Comet assays were performed using the Single Cell Gel Electrophoresis Assay kit (Trevigen, Gaithersburg, MD) according to the manufacturer’s protocol. Alkaline comets detect predominantly SSBs and alkali-labile sites. For this purpose, 5000 treated cells were mixed with 60 μl 0.5% low melting agarose, placed on slides and lysed for at least 1 h in pre-chilled 2.5 M NaCl, 100mM EDTA, 10 mM Tris, 1% Triton X-100, 10% DMSO, pH10 at 4°C in the dark. DNA was allowed to unwind in alkaline solution (300 mM NaOH, 1 mM EDTA, pH>13) for 1 h before electrophoresis at 0.86 V/cm for 20 min at 4°C. Probes were then neutralized in 0.4 M Tris, pH 7.5, for 15 min, fixed in 100% ethanol for 10 min and air-dried.
DNA double-strand breaks were detected under neutral conditions. Cells were irradiated on ice, lysed immediately, washed with PBS and incubated for 2 h at 37°C in TE ± proteinase K (Roche, Basel, Switzerland: 1 mg/mL). Slides were equilibrated in electrophoresis buffer (100 mM Tris, 300mM NaAc, pH 8.3) for 1 h and electrophoresis carried out at 0.5 V/cm for 1 h at 4°C. Neutralization and fixation was as described above. Images of 100 ethidium bromide-stained (10 μg/mL) cells were analyzed from duplicate slides by Comet IV software (Trevigen) for both assays. To minimize the generation of replication-induced breaks or SSBs which arise as repair intermediates, cells were irradiated on ice and lysed immediately afterwards. All steps were performed in the dark.

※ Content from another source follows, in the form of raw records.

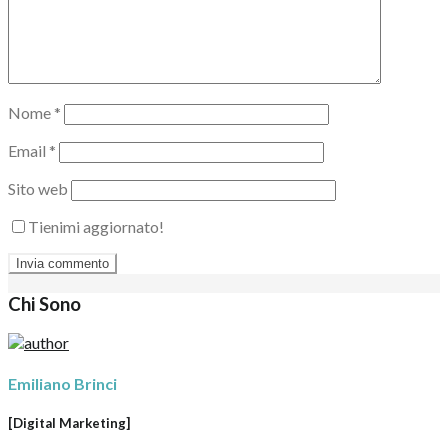
Nome
*
Email
*
Sito web
Tienimi aggiornato!
Chi Sono
Emiliano Brinci
[Digital Marketing]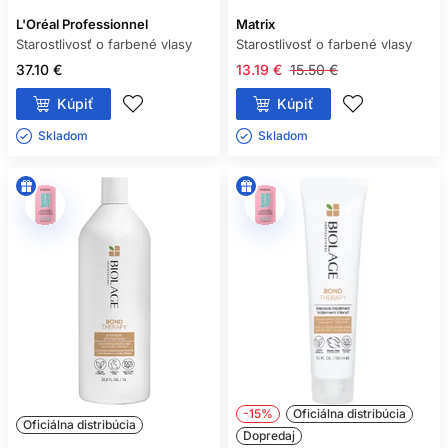
L'Oréal Professionnel
Matrix
Starostlivosť o farbené vlasy
Starostlivosť o farbené vlasy
37.10 €
13.19 €
15.50 €
Kúpiť
Kúpiť
Skladom ㅤ
Skladom ㅤ
-15%
Oficiálna distribúcia
Oficiálna distribúcia
Dopredaj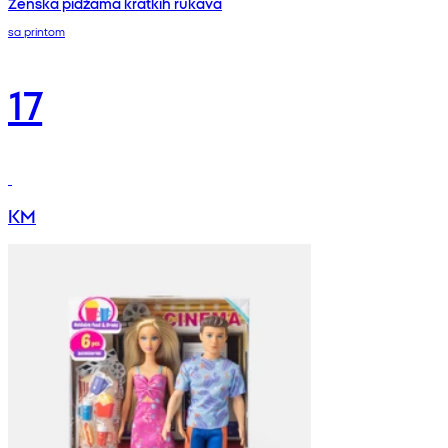
Ženska pidžama kratkih rukava
sa printom
17
KM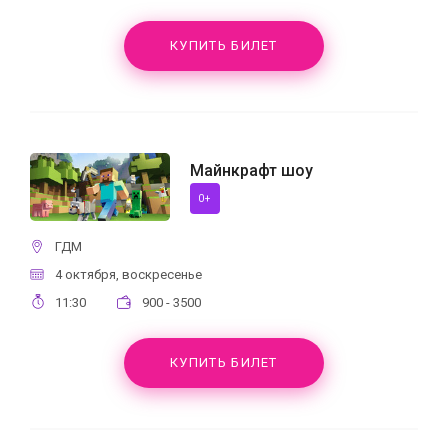
КУПИТЬ БИЛЕТ
Майнкрафт шоу
0+
ГДМ
4 октября, воскресенье
11:30
900 - 3500
КУПИТЬ БИЛЕТ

DNA breakage in HaCaT keratinocytes
A) HaCaT cells were grown in medium containing 0.5μM 6-TG for 24h and irradiated with 50kJ/m2 UVA as indicated. DNA breakage was analysed by the alkaline comet assay.

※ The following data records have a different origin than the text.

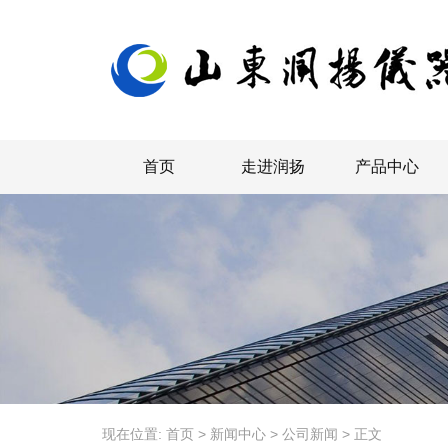
首页
走进润扬
产品中心
现在位置:
首页
>
新闻中心
>
公司新闻
>
正文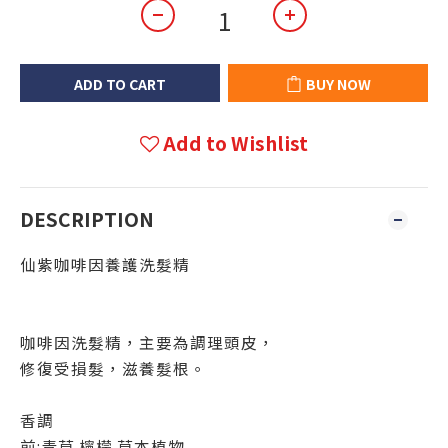
ADD TO CART
BUY NOW
Add to Wishlist
DESCRIPTION
仙紫咖啡因養護洗髮精
咖啡因洗髮精，主要為調理頭皮，
修復受損髮，滋養髮根。
香調
前:青草.檸檬.草本植物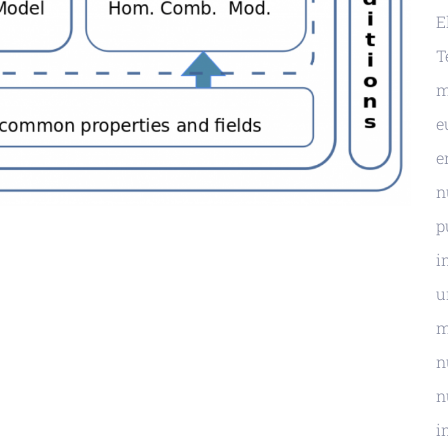
E
T
m
e
e
n
p
i
u
m
n
n
i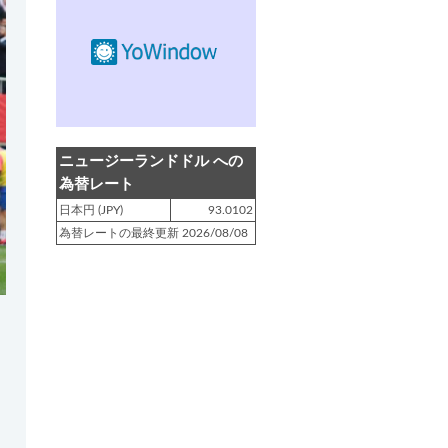
登録日 : 2019.4.10
NZクッキングに「
生キャラメルみ
たい！マヌカバターさつま芋
」を
アップしました!!
登録日 : 2019.2.28
NZクッキングに「
ニュージーラン
ニュージーランドドル への
ド産キウイの酢の物
」をアップし
為替レート
ました!!
日本円 (JPY)
93.0102
為替レートの最終更新 2026/08/08
登録日 : 2019.2.4
NZクッキングに「
NZ産玉ねぎと
キヌアの食べるスープ
」をアップ
しました!!
登録日 : 2018.11.28
NZクッキングに「
ニュージーラン
ド産パプリカのキヌアサラダ
」を
アップしました!!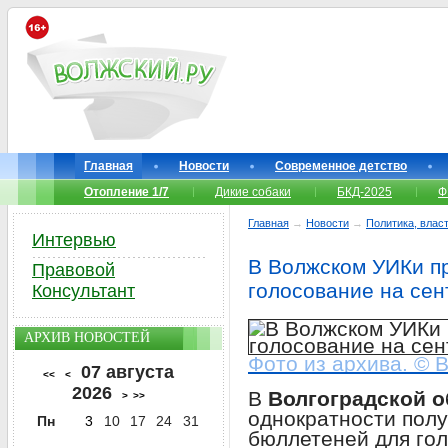
Главная
Новости
Современное детство
Отопление 1/7
Дикие собаки
БКД-2025
Ф
Главная
→
Новости
→
Политика, власт
Интервью
В Волжском УИКи п
Правовой
голосование на сен
Консультант
АРХИВ НОВОСТЕЙ
Фото из архива. © 
07 августа
<<
<
2026
В
Волгоградской о
>
>>
однократности пол
Пн
3
10
17
24
31
бюллетеней для го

B) HaCaT cells grown in medium containing 0.5μM 6-TG for 24h were irradiated with 10kJ/m2 UVA as indicated. γH2AX staining was determined as described in Methods. This combination of 6-TG and UVA reduced cell survival to < 2% as measured by clonal assay.
Survival of NHEJ defective cells to 6-TG/UVA
The Ku80-deficient XRS6 cell line and its Ku80 wildtype parental cell line CHO K1 were treated with 0.15 μM or 0.12 μM 6-TG for 48 h, respectively. They were then irradiated with indicated doses of UVA and clonal survival was assessed 10 days later.

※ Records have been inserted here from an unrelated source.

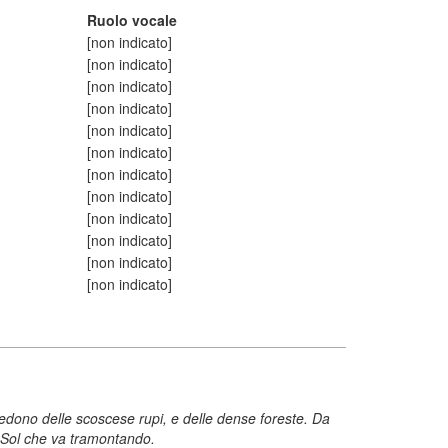
Ruolo vocale
[non indicato]
[non indicato]
[non indicato]
[non indicato]
[non indicato]
[non indicato]
[non indicato]
[non indicato]
[non indicato]
[non indicato]
[non indicato]
[non indicato]
 si vedono delle scoscese rupi, e delle dense foreste. Da
. Sol che va tramontando.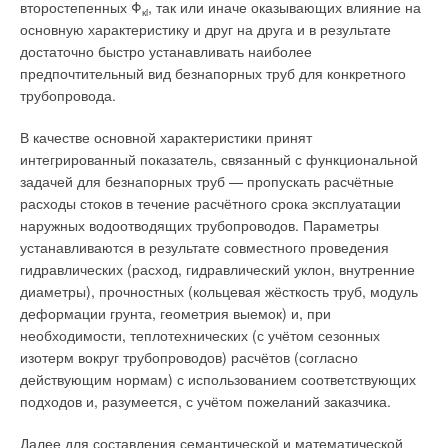
второстепенных Φ
, так или иначе оказывающих влияние на
Контроллер обеспечивает подачу теплоты в помещение в
кi
наполнительной арматуры от механических
основную характеристику и друг на друга и в результате
соответствии с данными по температуре от термостатов и
частиц обычно применяют фильтроэлементы с
достаточно быстро устанавливать наиболее
при необходимости переводит систему в режим экономии по
ячейками размером от 0,1 до 0,7 мм. Они
предпочтительный вид безнапорных труб для конкретного
графику или по желанию обслуживающего персонала.
устанавливаются в большинстве случаев в
трубопровода.
Контроллер открывает и закрывает электроприводы
центральных отверстиях штуцеров
клапанов контуров напольного или потолочного отопления/
наполнительных арматур. Иногда
В качестве основной характеристики принят
охлаждения по сигналам от термостатов.
применяются и внешние индивидуальные
интегрированный показатель, связанный с функциональной
фильтры
задачей для безнапорных труб — пропускать расчётные
Водоснабжение в помещении
расходы стоков в течение расчётного срока эксплуатации
Слово «относительная» отражает истинное положение
наружных водоотводящих трубопроводов. Параметры
Для монтажа системы водоснабжения были использованы
вещей. Все подобные наполнительные арматуры никогда не
устанавливаются в результате совместного проведения
металлопластиковые трубы MLQ в которых объединены
снабжались индивидуальными фильтрами для защиты их
гидравлических (расход, гидравлический уклон, внутренние
преимущества металлических и пластиковых решений и
запорно-регулирующих элементов от засорения и
диаметры), прочностных (кольцевая жёсткость труб, модуль
одновременно отсутствуют их недостатки. Пятислойная
разрушения механическими частицами. Почему? Диаметр
деформации грунта, геометрия выемок) и, при
композиционная труба состоит из продольно сваренной
отверстия сопла составлял величину порядка 3,0-3,5 мм, и
необходимости, теплотехнических (с учётом сезонных
трубы с внутренним и внешним слоем полиэтилена
ход клапана имел соизмеримые размеры. Поэтому зазор
изотерм вокруг трубопроводов) расчётов (согласно
повышенной термостойкости в соответствии с требованиями
между торцом сопла и рабочей поверхностью клапана при
действующим нормам) с использованием соответствующих
немецкого стандарта DIN 16833. Данное решение устойчиво
наполнении бачка был примерно равен диаметру сопла. В
подходов и, разумеется, с учётом пожеланий заказчика.
к воздействию коррозии и имеет коэффициент теплового
результате в момент интенсивного заполнения смывного
расширения, равный показателю для металлических труб,
бачка все механические загрязнения без задержки
Далее для составления семантической и математической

We thank Dr. Natalie Attard for some of the experiments with HaCaT cells and Drs. John Thacker and Mark O’Driscoll for providing cell lines. The assistance of Cancer Research UK Central Cell Services is also gratefully acknowledged.
Conflict of Interest
All authors declare there is no conflict of interest.